Carlos Pimenta, Jornal i

Admitamos que o banco central não tem qualquer intervenção directa sobre o mercado cambial e as ofertas e procuras funcionam ao sabor das transacções realizadas
...

Consideramos que uma afirmação é verdadeira quando ela corresponde à realidade, com a qual lidamos na prática e pretendemos conhecer e interpretar utilizando as nossas capacidades para pensar e agir. O que dizemos é verdadeiro se tem uma correspondência com a realidade.

Não é essa a postura de vários economistas actuais. Como refere Ludwing von Mises (1881-1993, “escola austríaca”) quando a ciência económica constrói um modelo explicativo de uma determinada situação, e se constata que esta não corresponde à explicação que foi elaborada, deve-se ver se o modelo está bem elaborado. Mas se este é logicamente coerente, não há razão para o abandonar. Por outras palavras, devemos manter a explicação e se formos procurar a verdade ela está mais na explicação dada do que na realidade (não) explicada.

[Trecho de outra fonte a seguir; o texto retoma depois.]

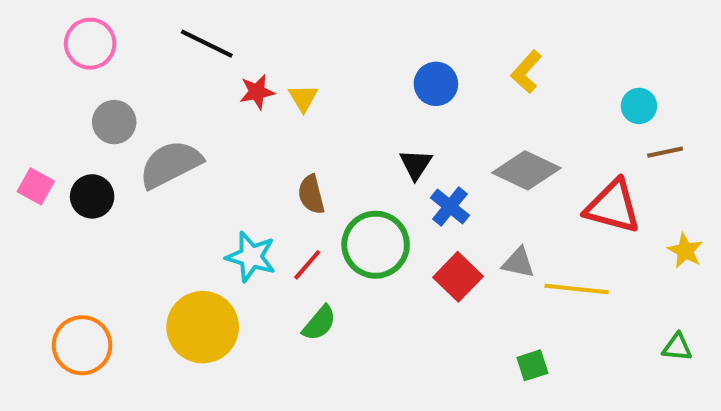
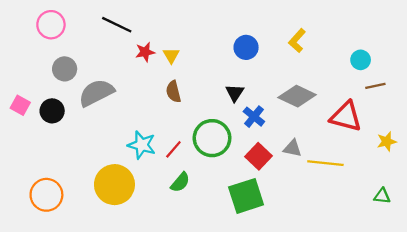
brown semicircle: (311, 194) -> (173, 92), moved
yellow star: (685, 251) -> (387, 142), turned 30
green square: (532, 365) -> (246, 196), moved, size x2.0

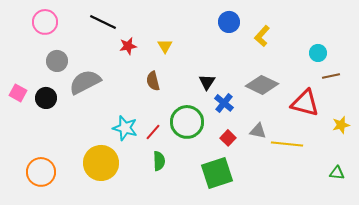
blue circle: (246, 47) -> (229, 22), moved
yellow triangle: (171, 55) -> (165, 46), moved
red square: (259, 156) -> (228, 138), size x0.7
green semicircle: (180, 182) -> (159, 161), turned -42

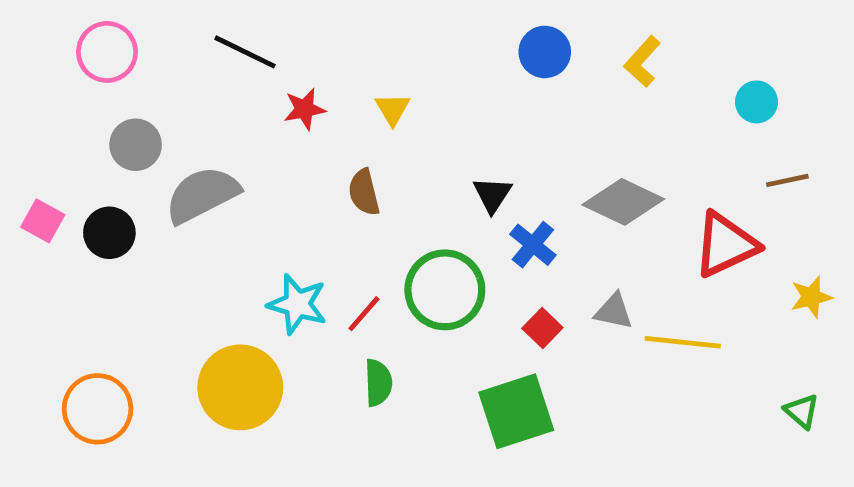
yellow L-shape: (262, 36) -> (642, 61), moved
cyan circle: (318, 53) -> (756, 102), moved
red triangle: (305, 103) -> (726, 245), turned -40
green triangle: (337, 173) -> (802, 411), turned 35

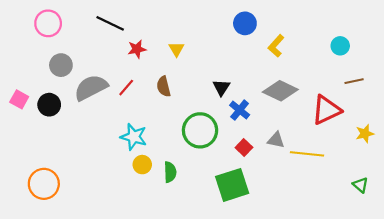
yellow L-shape: (642, 61) -> (276, 46), moved
red line: (364, 314) -> (126, 88), moved
yellow circle: (240, 387) -> (142, 165), moved, size x0.5

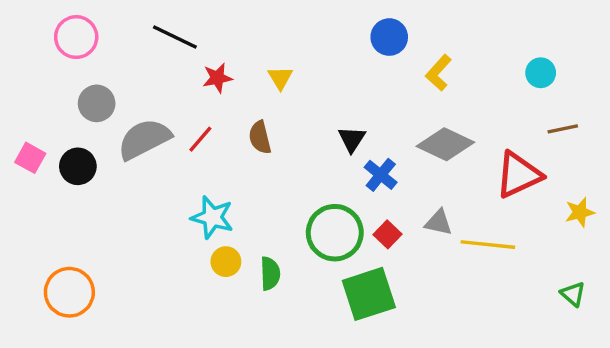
green circle: (200, 130) -> (335, 233), moved

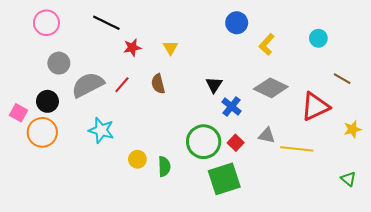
cyan circle: (541, 73) -> (318, 38), moved
brown line: (563, 129) -> (342, 79), turned 42
pink square: (30, 158) -> (19, 113), moved
cyan star: (212, 217) -> (101, 130), moved
orange circle: (69, 292) -> (42, 132), moved

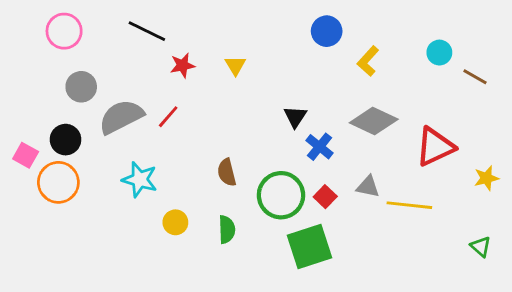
brown line: (342, 79) -> (475, 77), moved
brown semicircle: (158, 84) -> (227, 172), moved
yellow circle: (137, 159) -> (175, 222), moved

A lógica aconselharia exactamente o contrário, abandonar a teoria, mas esses economistas não o fazem. Há muitos subterfúgios para manterem a postura anteriormente referida: “a explicação considera apenas alguns aspectos e admitiu-se que a infinidade dos restantes se manteriam constante, mas tal não aconteceu”; “pode não conseguir explicar, até porque algumas das hipóteses são irrealistas, mas se conseguir prever, tudo bem”; “qualquer cidadão deveria pensar racionalmente (como os deuses), se assim não acontece ele é que não está certo”.

E assim se justificam tantas anedotas sobre os economistas: a procura da solução passa por inicialmente se admitir que nada do que pretendemos solucionar aconteceu. Claro, a realidade é que está errada, o economista é que está certo.

Se estas tontarias não tivessem consequências limitar-nos-íamos a rir e a reconhecer que, se tais análises têm algo de científico, estão essencialmente reféns da ideologia. Contudo, esta capa de cientificidade ideológica é profundamente manipuladora da realidade e as políticas económicas que lhe estão associadas são muito perigosas para todos aqueles que não se comportam como os modelos consideram.

2. Fugindo a situações com que todos os cidadãos europeus estão hoje confrontados, tomemos um exemplo com algum distanciamento temporal.

Num livro de 1977 Macedo define câmbios fixos como aqueles “em que não ocorrem alterações da taxa de câmbios”, exigindo uma política do banco central comprando e vendendo divisas para compensar as flutuações das compras e vendas. De seguida define câmbios flutuantes e, quando seria de esperar que fossem definidos por negação da afirmação anterior, afirma que são “aquele[s] em que não ocorrem alterações do equilíbrio da balança de pagamentos” (pág. 131). Ora esta última definição é um mero modelo, inspirado por um conjunto de pressupostos sobre o funcionamento da economia.

Admitamos que o banco central não tem qualquer intervenção directa sobre o mercado cambial e as ofertas e procuras funcionam ao sabor das transacções realizadas. Segundo o modelo seria de esperar o equilíbrio da balança de pagamentos. Entretanto tal não acontece.

Será de refazer o modelo? Não! Será de alterar a realidade para que tal aconteça: diminui-se a regulação do banco central; diminui-se a sua função de financiador em última instância. Como alguns economistas defenderam, numa paixão neoliberal, propõe-se a privatização do banco central.

3. Quando se considera que a realidade é mentirosa campeia a discricionariedade, a ditadura dos mercados, o aniquilamento do social pelo económico. A sociedade (leia-se o homem) pode ir mal para que a economia (os “mercados) vá bem!